- [EXERCISE OBJECTIVE]: Every line from the one containing "Phát Triển Vững" to the one containing "sortiment jsme rozšířili" in the records below, both included, must be set down exactly, and no other line.

Extracted data entries:
········

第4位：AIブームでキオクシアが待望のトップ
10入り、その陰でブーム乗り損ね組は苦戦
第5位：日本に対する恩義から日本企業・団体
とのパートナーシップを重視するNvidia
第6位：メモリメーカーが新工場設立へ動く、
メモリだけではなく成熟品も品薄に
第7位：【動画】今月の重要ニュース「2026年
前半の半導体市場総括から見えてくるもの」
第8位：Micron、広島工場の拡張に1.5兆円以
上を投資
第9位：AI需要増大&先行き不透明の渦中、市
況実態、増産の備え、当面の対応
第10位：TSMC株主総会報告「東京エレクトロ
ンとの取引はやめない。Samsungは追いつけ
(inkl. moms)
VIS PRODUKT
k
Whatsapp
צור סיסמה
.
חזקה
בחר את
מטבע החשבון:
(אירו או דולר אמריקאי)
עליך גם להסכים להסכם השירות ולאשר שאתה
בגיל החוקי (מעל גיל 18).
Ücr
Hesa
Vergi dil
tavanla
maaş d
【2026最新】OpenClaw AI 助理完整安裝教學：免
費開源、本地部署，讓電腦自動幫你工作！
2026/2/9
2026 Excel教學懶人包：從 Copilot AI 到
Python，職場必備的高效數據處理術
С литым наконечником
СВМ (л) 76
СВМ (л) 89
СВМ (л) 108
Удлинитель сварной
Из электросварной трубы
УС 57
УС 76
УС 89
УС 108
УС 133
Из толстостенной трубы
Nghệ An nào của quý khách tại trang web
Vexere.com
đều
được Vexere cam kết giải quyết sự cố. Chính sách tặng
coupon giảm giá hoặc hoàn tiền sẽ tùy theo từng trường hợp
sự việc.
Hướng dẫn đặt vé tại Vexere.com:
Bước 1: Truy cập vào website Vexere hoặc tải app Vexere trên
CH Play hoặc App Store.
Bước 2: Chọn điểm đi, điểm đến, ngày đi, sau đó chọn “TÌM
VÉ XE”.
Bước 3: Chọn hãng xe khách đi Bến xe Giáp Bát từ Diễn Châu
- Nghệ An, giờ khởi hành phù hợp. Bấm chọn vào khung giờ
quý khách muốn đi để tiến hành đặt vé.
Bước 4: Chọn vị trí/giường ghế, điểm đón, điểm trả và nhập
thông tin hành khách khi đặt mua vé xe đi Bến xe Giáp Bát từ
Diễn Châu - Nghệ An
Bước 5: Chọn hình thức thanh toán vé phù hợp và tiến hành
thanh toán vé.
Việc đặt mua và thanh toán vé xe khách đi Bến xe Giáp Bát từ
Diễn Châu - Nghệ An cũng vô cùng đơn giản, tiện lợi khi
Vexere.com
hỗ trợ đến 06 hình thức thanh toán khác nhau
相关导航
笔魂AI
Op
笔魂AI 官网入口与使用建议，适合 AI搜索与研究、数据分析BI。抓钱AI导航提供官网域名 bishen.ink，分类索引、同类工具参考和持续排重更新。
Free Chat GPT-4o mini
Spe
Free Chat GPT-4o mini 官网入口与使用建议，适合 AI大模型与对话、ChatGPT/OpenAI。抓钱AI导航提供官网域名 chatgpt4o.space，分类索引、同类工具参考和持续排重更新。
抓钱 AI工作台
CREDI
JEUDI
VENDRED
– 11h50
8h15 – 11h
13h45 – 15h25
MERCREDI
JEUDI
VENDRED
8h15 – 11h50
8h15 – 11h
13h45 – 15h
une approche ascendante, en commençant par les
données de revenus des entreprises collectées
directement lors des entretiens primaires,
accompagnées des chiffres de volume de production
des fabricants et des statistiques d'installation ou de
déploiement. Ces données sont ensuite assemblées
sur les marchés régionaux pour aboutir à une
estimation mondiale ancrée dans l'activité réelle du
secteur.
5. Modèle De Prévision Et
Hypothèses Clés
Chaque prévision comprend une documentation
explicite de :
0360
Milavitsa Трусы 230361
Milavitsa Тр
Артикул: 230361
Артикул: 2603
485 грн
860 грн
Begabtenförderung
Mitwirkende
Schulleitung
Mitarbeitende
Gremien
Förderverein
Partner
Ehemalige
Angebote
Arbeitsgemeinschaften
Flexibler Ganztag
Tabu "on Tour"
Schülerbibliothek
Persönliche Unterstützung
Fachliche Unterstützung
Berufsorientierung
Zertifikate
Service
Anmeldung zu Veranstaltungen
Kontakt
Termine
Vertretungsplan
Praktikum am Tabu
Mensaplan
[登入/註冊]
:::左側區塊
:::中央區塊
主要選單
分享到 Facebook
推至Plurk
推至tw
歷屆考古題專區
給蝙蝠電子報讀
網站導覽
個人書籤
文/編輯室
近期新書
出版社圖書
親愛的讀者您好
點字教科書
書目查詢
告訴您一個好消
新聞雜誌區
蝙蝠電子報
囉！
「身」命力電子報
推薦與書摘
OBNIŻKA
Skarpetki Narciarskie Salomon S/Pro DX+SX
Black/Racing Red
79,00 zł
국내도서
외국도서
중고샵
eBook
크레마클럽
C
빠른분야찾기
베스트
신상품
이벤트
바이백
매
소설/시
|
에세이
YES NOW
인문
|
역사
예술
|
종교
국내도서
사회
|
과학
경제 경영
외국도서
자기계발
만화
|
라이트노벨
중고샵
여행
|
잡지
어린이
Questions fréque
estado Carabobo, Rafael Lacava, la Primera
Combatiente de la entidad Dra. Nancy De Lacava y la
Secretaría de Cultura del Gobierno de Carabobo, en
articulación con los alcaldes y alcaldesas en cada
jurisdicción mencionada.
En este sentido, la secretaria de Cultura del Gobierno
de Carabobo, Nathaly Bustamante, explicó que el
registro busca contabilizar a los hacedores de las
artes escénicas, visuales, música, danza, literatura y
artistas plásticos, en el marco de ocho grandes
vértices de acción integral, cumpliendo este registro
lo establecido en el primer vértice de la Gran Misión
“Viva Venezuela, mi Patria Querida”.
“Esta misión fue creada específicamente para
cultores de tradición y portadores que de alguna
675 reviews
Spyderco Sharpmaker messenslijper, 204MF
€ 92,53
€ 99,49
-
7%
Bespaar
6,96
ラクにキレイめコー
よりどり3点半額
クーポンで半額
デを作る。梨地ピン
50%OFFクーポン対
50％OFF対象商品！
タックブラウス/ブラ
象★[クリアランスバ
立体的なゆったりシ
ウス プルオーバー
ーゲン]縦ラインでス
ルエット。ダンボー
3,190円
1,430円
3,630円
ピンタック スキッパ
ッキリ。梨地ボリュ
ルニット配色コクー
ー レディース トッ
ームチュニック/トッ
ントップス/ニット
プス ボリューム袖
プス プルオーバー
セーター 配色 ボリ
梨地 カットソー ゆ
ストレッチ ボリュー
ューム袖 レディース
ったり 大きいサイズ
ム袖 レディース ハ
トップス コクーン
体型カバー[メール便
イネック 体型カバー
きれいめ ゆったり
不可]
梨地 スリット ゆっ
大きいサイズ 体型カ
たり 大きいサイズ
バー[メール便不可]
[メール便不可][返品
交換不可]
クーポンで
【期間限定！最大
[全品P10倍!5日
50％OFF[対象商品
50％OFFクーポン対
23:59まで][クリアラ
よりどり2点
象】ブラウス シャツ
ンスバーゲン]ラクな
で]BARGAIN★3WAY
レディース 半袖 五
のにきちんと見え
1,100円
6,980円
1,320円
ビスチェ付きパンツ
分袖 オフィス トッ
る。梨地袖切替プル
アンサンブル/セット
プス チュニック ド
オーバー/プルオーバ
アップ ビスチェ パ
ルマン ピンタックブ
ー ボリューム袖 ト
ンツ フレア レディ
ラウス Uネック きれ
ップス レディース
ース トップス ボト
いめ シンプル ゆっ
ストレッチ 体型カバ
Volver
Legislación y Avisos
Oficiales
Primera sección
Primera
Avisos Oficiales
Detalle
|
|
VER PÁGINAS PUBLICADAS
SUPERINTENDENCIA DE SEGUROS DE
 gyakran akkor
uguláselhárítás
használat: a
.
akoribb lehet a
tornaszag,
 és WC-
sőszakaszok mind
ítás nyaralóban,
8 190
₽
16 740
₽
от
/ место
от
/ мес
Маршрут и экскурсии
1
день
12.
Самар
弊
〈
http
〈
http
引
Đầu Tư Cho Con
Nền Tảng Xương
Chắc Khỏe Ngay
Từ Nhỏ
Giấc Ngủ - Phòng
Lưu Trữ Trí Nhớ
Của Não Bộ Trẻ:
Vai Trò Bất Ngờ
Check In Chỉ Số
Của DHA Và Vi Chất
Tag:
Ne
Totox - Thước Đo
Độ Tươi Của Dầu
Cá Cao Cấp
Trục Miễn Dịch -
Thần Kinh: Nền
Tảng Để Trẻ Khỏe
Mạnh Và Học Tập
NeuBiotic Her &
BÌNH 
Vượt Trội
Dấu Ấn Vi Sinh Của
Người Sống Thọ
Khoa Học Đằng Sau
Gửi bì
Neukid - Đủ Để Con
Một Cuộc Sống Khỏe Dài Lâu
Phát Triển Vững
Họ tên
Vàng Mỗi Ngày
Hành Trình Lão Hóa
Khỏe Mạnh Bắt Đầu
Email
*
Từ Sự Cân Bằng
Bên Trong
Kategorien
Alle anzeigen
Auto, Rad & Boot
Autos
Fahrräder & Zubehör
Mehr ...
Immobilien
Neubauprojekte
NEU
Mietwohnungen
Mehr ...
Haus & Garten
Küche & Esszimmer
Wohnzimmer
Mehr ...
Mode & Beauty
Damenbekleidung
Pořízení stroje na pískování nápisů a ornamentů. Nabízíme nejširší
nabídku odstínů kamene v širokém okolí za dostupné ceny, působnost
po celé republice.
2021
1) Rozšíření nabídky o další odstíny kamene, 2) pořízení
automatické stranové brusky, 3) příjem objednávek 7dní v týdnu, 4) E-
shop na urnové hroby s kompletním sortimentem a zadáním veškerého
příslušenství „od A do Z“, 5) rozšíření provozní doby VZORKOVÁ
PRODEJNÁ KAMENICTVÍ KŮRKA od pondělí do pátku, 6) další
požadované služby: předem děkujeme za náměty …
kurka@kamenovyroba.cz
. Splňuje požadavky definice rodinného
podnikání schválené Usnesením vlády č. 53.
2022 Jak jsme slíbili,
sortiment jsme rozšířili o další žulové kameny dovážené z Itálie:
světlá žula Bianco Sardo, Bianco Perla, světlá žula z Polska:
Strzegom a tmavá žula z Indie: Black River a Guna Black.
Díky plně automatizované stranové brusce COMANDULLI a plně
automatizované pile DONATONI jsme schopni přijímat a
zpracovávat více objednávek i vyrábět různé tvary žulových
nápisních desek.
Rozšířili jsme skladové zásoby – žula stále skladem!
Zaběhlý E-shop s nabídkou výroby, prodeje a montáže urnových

········

- [SOLUTION FOR THIS PROBLEM]:
Phát Triển Vững
Họ tên
Vàng Mỗi Ngày
Hành Trình Lão Hóa
Khỏe Mạnh Bắt Đầu
Email
*
Từ Sự Cân Bằng
Bên Trong
Kategorien
Alle anzeigen
Auto, Rad & Boot
Autos
Fahrräder & Zubehör
Mehr ...
Immobilien
Neubauprojekte
NEU
Mietwohnungen
Mehr ...
Haus & Garten
Küche & Esszimmer
Wohnzimmer
Mehr ...
Mode & Beauty
Damenbekleidung
Pořízení stroje na pískování nápisů a ornamentů. Nabízíme nejširší
nabídku odstínů kamene v širokém okolí za dostupné ceny, působnost
po celé republice.
2021
1) Rozšíření nabídky o další odstíny kamene, 2) pořízení
automatické stranové brusky, 3) příjem objednávek 7dní v týdnu, 4) E-
shop na urnové hroby s kompletním sortimentem a zadáním veškerého
příslušenství „od A do Z“, 5) rozšíření provozní doby VZORKOVÁ
PRODEJNÁ KAMENICTVÍ KŮRKA od pondělí do pátku, 6) další
požadované služby: předem děkujeme za náměty …
kurka@kamenovyroba.cz
. Splňuje požadavky definice rodinného
podnikání schválené Usnesením vlády č. 53.
2022 Jak jsme slíbili,
sortiment jsme rozšířili o další žulové kameny dovážené z Itálie:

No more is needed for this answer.